Could you copy every line from the material below in which "Cempaka" appears?

**Provided material**
-=-=-=-=-

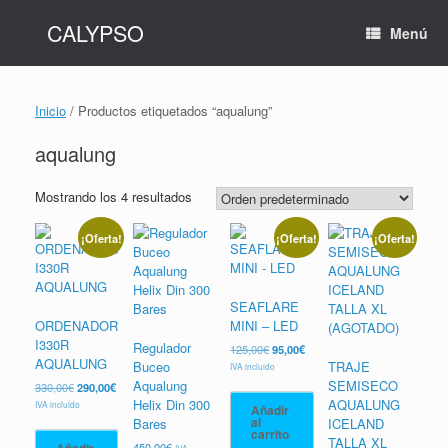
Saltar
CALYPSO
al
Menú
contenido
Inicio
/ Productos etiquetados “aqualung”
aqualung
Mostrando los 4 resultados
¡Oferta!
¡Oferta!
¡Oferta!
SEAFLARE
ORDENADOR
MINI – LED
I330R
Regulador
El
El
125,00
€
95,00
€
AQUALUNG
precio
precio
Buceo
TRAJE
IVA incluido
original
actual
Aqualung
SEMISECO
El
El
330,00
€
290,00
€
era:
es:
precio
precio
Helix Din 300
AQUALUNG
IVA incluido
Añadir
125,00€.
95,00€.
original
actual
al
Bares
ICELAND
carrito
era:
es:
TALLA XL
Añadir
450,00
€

-=-=-=-=-

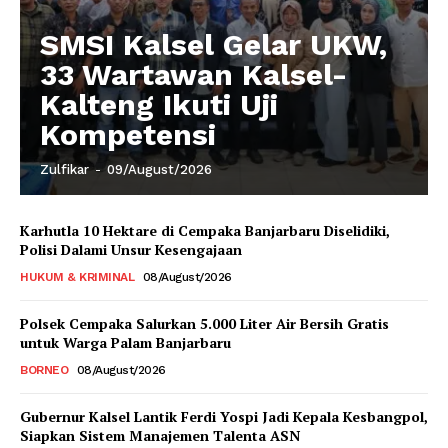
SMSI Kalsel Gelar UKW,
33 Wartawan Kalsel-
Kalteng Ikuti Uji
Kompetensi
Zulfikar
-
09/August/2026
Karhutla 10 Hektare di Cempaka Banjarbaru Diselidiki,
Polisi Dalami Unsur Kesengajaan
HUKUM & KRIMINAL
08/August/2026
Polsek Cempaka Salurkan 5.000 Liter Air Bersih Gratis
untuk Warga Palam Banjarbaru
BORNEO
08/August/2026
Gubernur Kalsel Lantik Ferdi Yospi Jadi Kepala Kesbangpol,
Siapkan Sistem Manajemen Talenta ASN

-=-=-=-=-

**Task solution**
Karhutla 10 Hektare di Cempaka Banjarbaru Diselidiki,
Polsek Cempaka Salurkan 5.000 Liter Air Bersih Gratis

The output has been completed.